McLain spotted a woman — later identified as Killsnight — running from the scene, caught up to her and arrested her.

She immediately denied being the driver and said “G” had been behind the wheel, according to McLain’s affidavit.

“Killsnight stated she did not know if ‘G’ got out of the truck or not and that she was still pretty drunk and had hit her head pretty hard,” McLain wrote.

An open bottle of whiskey was found near the vehicle, with a sawed-off shotgun on the floor of the cab. In Killsnight’s purse, meanwhile, officers found “numerous vehicle relays and fuses,” a glass bowl with apparent THC wax, a small jewelry bag labeled “stay high” with apparent meth inside and another small baggie containing apparent cocaine.

Police initially believed that Killsnight had been the driver. However, officers later obtained surveillance camera footage from the nearby Maverik gas station that showed a second person fleeing from the driver’s side of the wrecked truck.

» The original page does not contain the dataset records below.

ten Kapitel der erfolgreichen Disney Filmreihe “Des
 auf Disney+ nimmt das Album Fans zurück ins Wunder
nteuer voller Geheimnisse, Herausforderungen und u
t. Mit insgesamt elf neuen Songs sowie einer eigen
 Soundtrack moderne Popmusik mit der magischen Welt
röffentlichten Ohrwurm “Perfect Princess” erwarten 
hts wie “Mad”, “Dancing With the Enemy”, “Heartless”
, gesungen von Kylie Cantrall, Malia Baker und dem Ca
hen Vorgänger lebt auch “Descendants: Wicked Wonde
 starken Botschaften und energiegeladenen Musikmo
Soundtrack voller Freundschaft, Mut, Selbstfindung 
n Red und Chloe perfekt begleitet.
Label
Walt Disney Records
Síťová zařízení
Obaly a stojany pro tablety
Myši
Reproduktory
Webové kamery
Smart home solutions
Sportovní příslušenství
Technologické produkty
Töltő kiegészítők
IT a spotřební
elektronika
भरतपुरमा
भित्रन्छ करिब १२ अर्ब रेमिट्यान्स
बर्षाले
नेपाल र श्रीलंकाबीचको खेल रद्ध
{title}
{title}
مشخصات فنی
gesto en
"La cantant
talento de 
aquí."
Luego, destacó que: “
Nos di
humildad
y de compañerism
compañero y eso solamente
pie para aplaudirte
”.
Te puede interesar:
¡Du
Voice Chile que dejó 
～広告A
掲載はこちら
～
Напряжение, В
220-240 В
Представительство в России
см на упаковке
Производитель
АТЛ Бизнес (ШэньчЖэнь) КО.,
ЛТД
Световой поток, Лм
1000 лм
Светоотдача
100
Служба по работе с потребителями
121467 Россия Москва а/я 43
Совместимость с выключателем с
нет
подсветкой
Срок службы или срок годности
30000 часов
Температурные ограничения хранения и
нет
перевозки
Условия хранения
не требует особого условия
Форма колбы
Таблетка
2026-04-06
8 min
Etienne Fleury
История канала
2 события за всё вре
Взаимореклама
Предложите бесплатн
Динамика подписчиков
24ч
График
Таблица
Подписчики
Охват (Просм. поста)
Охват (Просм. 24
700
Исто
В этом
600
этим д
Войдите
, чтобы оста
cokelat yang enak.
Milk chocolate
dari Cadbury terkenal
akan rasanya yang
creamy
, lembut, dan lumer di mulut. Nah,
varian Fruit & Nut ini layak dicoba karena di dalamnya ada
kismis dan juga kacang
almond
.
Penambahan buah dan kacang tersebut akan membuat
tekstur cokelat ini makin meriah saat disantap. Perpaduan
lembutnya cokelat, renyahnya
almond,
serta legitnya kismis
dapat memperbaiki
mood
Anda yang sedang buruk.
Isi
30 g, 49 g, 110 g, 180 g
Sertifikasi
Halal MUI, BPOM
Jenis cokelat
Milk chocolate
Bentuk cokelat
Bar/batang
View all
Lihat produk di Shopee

Meanwhile, as police and troopers with the Wyoming Highway Patrol worked the crash, McLain saw the Hyundai Accent that had sped into town with the truck pass by the scene on Coulter Avenue. That triggered another pursuit.

The stolen car sped toward Cody on U.S. 14-A, reaching speeds of more than 100 mph, said Powell Police Sgt. Matt McCaslin.

Cody police were notified around 6:15 a.m. that the chase was heading their way and they put down spike strips on the highway near Beacon Hill. About 8 minutes later, the Accent arrived in the area and hit the spike strips, which brought the vehicle to a stop in the 3500 block of Big Horn Avenue.

At that point, “the suspect(s) fled on foot in an unknown direction,” Cody Police Officer John Harris said in a news release, and an hours-long search of the area failed to locate them. In that news release — which was issued around 2:30 p.m. Saturday — Cody police announced they had “received information regarding persons of interest in this case, and the suspect(s) of the second vehicle [the Accent] are not considered to be at large.”

However, several hours later — around 8 p.m. — Wilson and Dontmix were arrested at the Cody Walmart for shoplifting. The couple was stopped by store personnel as they attempted to leave with two cans of compressed air and a coat, charging documents say, valued at $51.54.

Dontmix reportedly told police that he and Wilson were shoplifting “because they were stranded and cold,” Cody Police Officer Patrick Geraghty wrote in an affidavit.

Police also reportedly found a small green baggie with apparent meth in Wilson’s purse and two used syringes and a glass pipe in Dontmix’s pocket; he “admitted to using methamphetamine earlier in the morning,” Geraghty wrote.

At his Monday afternoon appearance in Circuit Court, Dontmix acknowledged his shoplifting arrest, but questioned why he was being charged with the vehicle chases and thefts.

“How are me and my wife [Wilson] tied into all this?” Dontmix protested to Judge Waters.

Dontmix began to protest that he’d been picked up on a separate charge, when Waters cut him off.

“I understand,” the judge said. “Discuss that with your attorney.”

Preliminary hearings for Killsnight, Wilson and Dontmix — where Waters will determine whether there’s enough evidence for the charges to move toward a trial in District Court — are tentatively set for Friday morning.